As Gene stares at the tree from which Finny fell, Knowles uses an idiom and personification to illustrate Gene's reflections on time, change, and memory:
The tree was not only stripped by the cold season, it seemed weary from age, enfeebled, dry. I was thankful, very thankful that I had seen it. So the more things remain the same, the more they change after all—plus c’est la même chose, plus ça change.
The French idiom Gene uses here translates to "the more things remain the same, the more they change." It captures one of the novel’s central ideas: that while nothing is ever actually unchanging, people tend to repeat their mistakes and return to the same patterns of behavior. The only thing that’s unchanging is the relationship between continuity and transformation. Here, Gene notes that although the tree is still standing, its appearance has evolved over the 15 years that have passed. Like the Devon School itself, it has both fundamentally changed and remained the same.

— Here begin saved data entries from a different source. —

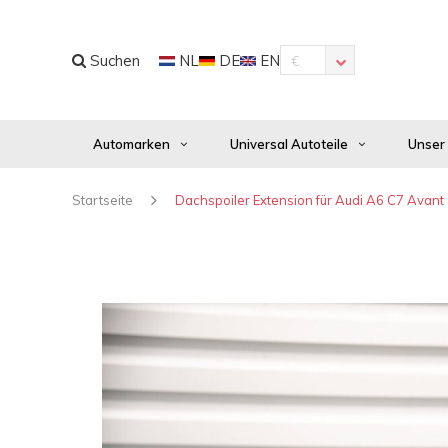
Suchen
NL
DE
EN
€
Automarken
Universal Autoteile
Unser
Startseite
Dachspoiler Extension für Audi A6 C7 Avant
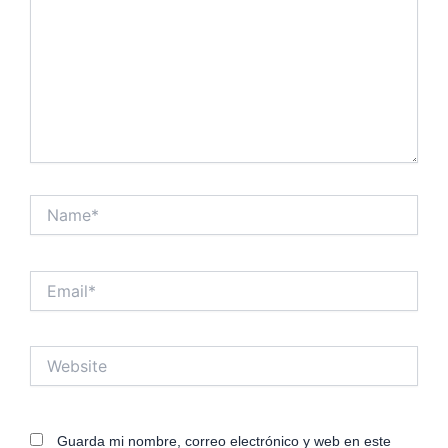
Name*
Email*
Website
Guarda mi nombre, correo electrónico y web en este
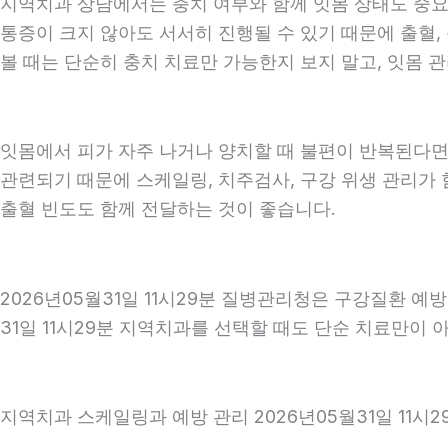
지역치과 상담에서는 충치 여부와 함께 잇몸 상태도 중요하게
통증이 크지 않아도 서서히 진행될 수 있기 때문에 출혈, 
볼 때는 단순히 충치 치료만 가능한지 보지 말고, 잇몸 관
잇몸에서 피가 자주 나거나 양치할 때 불편이 반복된다면
관련되기 때문에 스케일링, 치주검사, 구강 위생 관리가 
출혈 빈도도 함께 전달하는 것이 좋습니다.
2026년05월31일 11시29분 질병관리청은 구강질환 
31일 11시29분 지역치과를 선택할 때도 단순 치료만이 
지역치과 스케일링과 예방 관리 2026년05월31일 11시2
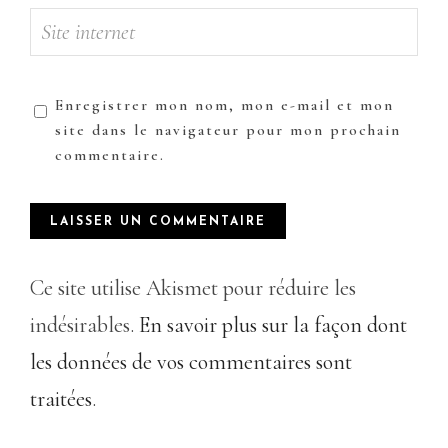
Enregistrer mon nom, mon e-mail et mon
site dans le navigateur pour mon prochain
commentaire.
Ce site utilise Akismet pour réduire les
indésirables.
En savoir plus sur la façon dont
les données de vos commentaires sont
traitées
.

The personification of the tree as "weary from age, enfeebled, dry" also endows it with human traits. The tree played such an important role in Gene’s past that it takes on an agency of its own here. By depicting the tree as an “enfeebled” and aged being, Gene projects his emotions about returning to the Devon School onto it.

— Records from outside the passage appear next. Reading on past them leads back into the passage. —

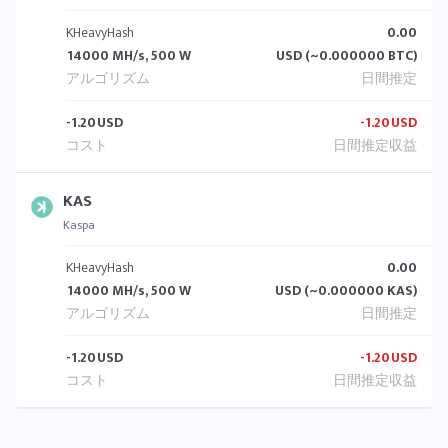
KHeavyHash
0.00
14000 MH/s, 500 W
USD (~0.000000 BTC)
-1.20
USD
-1.20
USD
KAS
Kaspa
KHeavyHash
0.00
14000 MH/s, 500 W
USD (~0.000000 KAS)
-1.20
USD
-1.20
USD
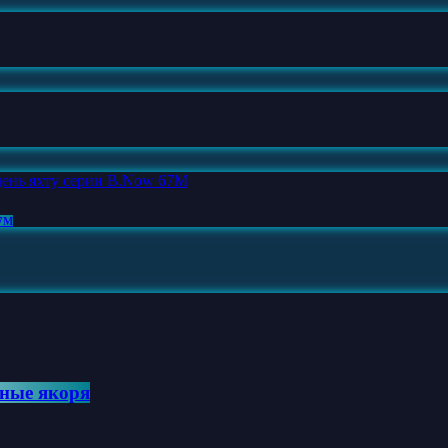
67M
ные якоря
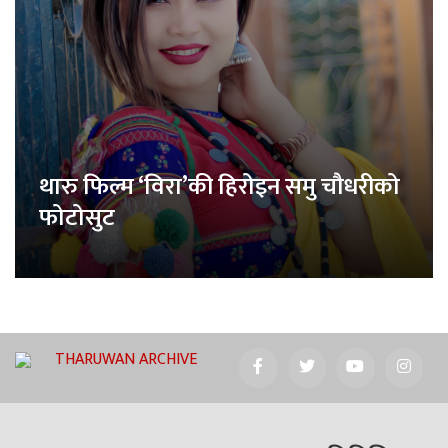
थारु फिल्म ‘विरा’की हिरोइन समु चौधरीको
फोटोसुट
THARUWAN ARCHIVE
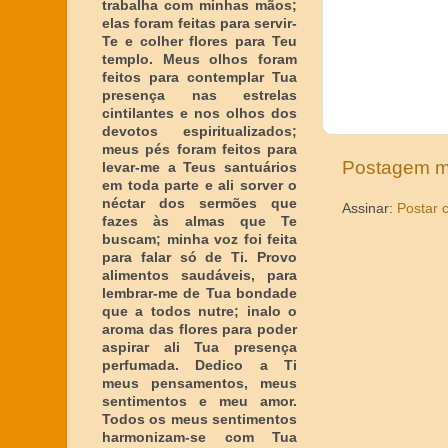
trabalha com minhas mãos;
elas foram feitas para servir-
Te e colher flores para Teu
templo. Meus olhos foram
feitos para contemplar Tua
presença nas estrelas
cintilantes e nos olhos dos
devotos espiritualizados;
meus pés foram feitos para
Postagem m
levar-me a Teus santuários
em toda parte e ali sorver o
néctar dos sermões que
Assinar:
Postar 
fazes às almas que Te
buscam; minha voz foi feita
para falar só de Ti. Provo
alimentos saudáveis, para
lembrar-me de Tua bondade
que a todos nutre; inalo o
aroma das flores para poder
aspirar ali Tua presença
perfumada. Dedico a Ti
meus pensamentos, meus
sentimentos e meu amor.
Todos os meus sentimentos
harmonizam-se com Tua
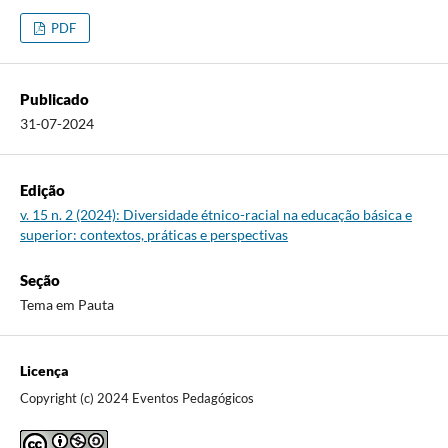
PDF
Publicado
31-07-2024
Edição
v. 15 n. 2 (2024): Diversidade étnico-racial na educação básica e
superior: contextos, práticas e perspectivas
Seção
Tema em Pauta
Licença
Copyright (c) 2024 Eventos Pedagógicos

After the carnival, in Chapter 9, Knowles uses an idiom and a simile to convey the tension and strain between Gene and Finny as their relationship flirts with disaster. Gene observes Finny’s very precarious emotional state:
He gave me a long, pondering look, his face closed and concentrating while behind it his mind plainly teetered between fury and hilarity; I think if I had batted an eye he would have hit me. The carnival’s breaking apart into a riot hung like a bomb between us.
When someone uses the idiom "batted an eye," they are usually referring to the idea of making a very small movement, gesture, or sound that might disturb a situation. In this instance, Gene is doing this, but he’s also literally referring to blinking. He feels that even the smallest movement might provoke Finny into violent action. Gene’s constant awareness of Finny’s emotional state reflects how well he knows his friend. He searches every subtle cue he can spot for signs of potential aggression.
The simile "hung like a bomb" likens the tension between the boys to the dread of an unexploded bomb falling. The unresolved emotions between Gene and Finny—paired with the chaos and noise of the carnival around them—make Gene feel that Finny is seconds away from losing his temper and “detonating” the bomb.